- Native name: Ovkhoyn Shain
- Allegiance: Khazar Khaganate
- Branch: Army
- Service years: ?–736
- Rank: Commander of the Aukhs
- Conflicts: Second Arab–Khazar War Marwan's invasion of Khazaria Siege of Khasni–Khisnumma; Siege of Keshen; ; ;

= Aguk Shagin =

Aguk Shagin (Note: Агук Шагин; Ӏовхойн ШаӀин; also spelled Aukhovsky Shagin, Shagin Aguku or Shain Aukharu) was a Chechen commander during the Second Arab–Khazar War and the chieftain of the Chechen region of Aukh until his capture in 736.

Shagin was the commander of the Aukh detachments in the Khazar army, and, according to Aidayev, one of the most important generals in the Khazar army. The Aukhs had already positive diplomatic and economical ties with the Khazar Khaganate, as evidenced by excavations on the outskirts of the village Novokuli. (Note: Новокули; ГӀачалкъа)
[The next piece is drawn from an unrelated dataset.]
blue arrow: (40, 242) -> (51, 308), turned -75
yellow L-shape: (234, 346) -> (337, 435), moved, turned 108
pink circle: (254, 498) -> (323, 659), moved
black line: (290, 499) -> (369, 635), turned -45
Between the years 735–736, the Aukhs, led by Shagin, waged a fierce struggle against the invading Arab armies of Marwan II, who was invading the Khazar Khaganate. The Arabs first besieged and captured the fortress of Khasni–Khisnumma (Note: Хазар–Kала; ГӀазар–ГӀала) and then advanced on the Aukh fortress Keshen (Note: Чапаево; Кешен–Эвла) and besieged it, which also succumbed to the Arab forces. Aguk Shagin himself was captured during the attack on Keshen and his later life is unknown.

Following the successful campaign in Aukh, the Arab army continued their punitive expedition into the rest of modern–day Chechnya between 736 and 738.